Monday, December 26, 2022

A key to resilience - learning to dance with whatever life throws at you

The next slogan in the #LojongChallenge is number 48: "Practice impartiality toward everything. Deep and comprehensive mastery overall is essential." I think this is such a good reminder. Probably for me the thing that most certainly makes me unhappy is to want things to be different from what they are. I got a lot of time to practise with this in the past 6 months in which I had the great good fortune to travel again. Traveling is especially one of these circumstances where you don't get to choose your circumstances. Sometimes things are pleasant, and sometimes they are annoying. For a Western European for example, it always takes some adaptation to go to countries where time is not so strictly adhered to, so things don't necessarily start at the assigned time. One possibility is to get annoyed about it, but a more adaptive option (albeit not always easy in practice) is to just go with the flow. When I was lucky enough to attend the Mind and Life meeting with His Holiness the Dalai Lama in Dharamsala earlier this year. This was an amazing meeting, but also required quite a bit of flexibility. I particularly remember one moment when we were in the car on the way back from an excursion to the Norbulingka institute outside Dharamsala and suddenly the car stopped for a traffic jam up the hill. After waiting for a bit, we decided to get off the car and actually walk up the hill leaving the taxi behind so we could make it somewhat in time for the next excursion. In the end, we were still late, but the schedule changed and all was good. For a person living in a stable country like the Netherlands, it is easy to forget that things are not always predictable, and they naturally change, even if we don't like that. A similar experience occurred later during my India trip when I was staying in a hotel in Allahabad, where the staff seemed to have their own mind about when things such as breakfast would happen. My first reaction was to get very frustrated, but that does not really change things, especially when you are only staying in a hotel for a few days so staff won't change their habits.

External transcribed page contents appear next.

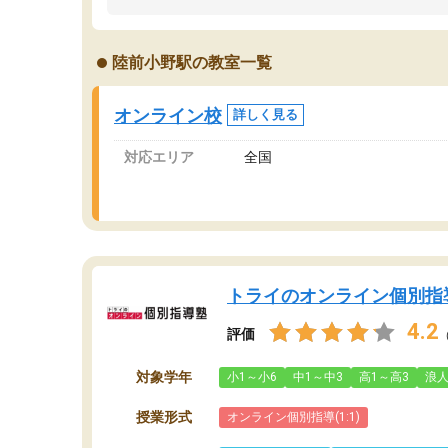
うちの子は、初回面談の講師の方で決定しまし
は
た。
内
出
陸前小野駅の教室一覧
オンラインツールを使用した単語帳の共有があ
な
り宿題もそちらで出される形でした。
ま
2ヶ月で担当講師の方がお辞めになると言う事で
が
オンライン校
詳しく見る
講師変更の申し出があり、あまりに短期での変
更だった為、塾に通う事にして退会しました。
対応エリア
全国
遅れも取り戻せ、授業内容や講師の方は良かっ
たと思います。
トライのオンライン個別指
4.2
評価
対象学年
小1～小6
中1～中3
高1～高3
浪
授業形式
オンライン個別指導(1:1)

After a few days my more adaptive response was just to plan around it and to dance with whatever life was throwing at me.

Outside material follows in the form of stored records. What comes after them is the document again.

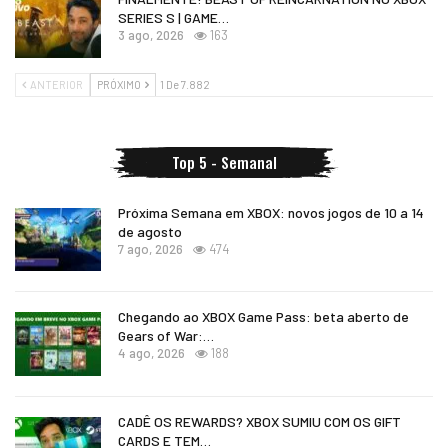
SERIES S | GAME…
3 ago, 2026
163
ANTERIOR
PRÓXIMO
1 De 7.882
Top 5 - Semanal
Próxima Semana em XBOX: novos jogos de 10 a 14
de agosto
7 ago, 2026
474
Chegando ao XBOX Game Pass: beta aberto de
Gears of War:…
4 ago, 2026
188
CADÊ OS REWARDS? XBOX SUMIU COM OS GIFT
CARDS E TEM…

Image of dancing from Morlaix Ballet Camp by Michel Le 


I think actually impartiality is an overlooked outcome measure of contemplative practices such as mindfulness, as was already suggested in an early paper by Gaelle Desbordes. In one of the papers we wrote in my lab this past year we started to look at people's impartiality more empirically by comparing how people's thinking would change after being exposed to either a social stressor or a positive mood induction. We found that after a stressor, people were more distracted and had more negative thoughts than after a positive mood induction. In an on-going study (we are still looking for Dutch-speaking participants!) we are looking at how a mindfulness and a positive fantasizing intervention for a longer period can affect these same thought parameters. Hopefully this will eventually allow us to figure out how we can train people to dance with whatever life is throwing at them, like in the picture accompanying this blog (from the Morlaix Ballet Camp).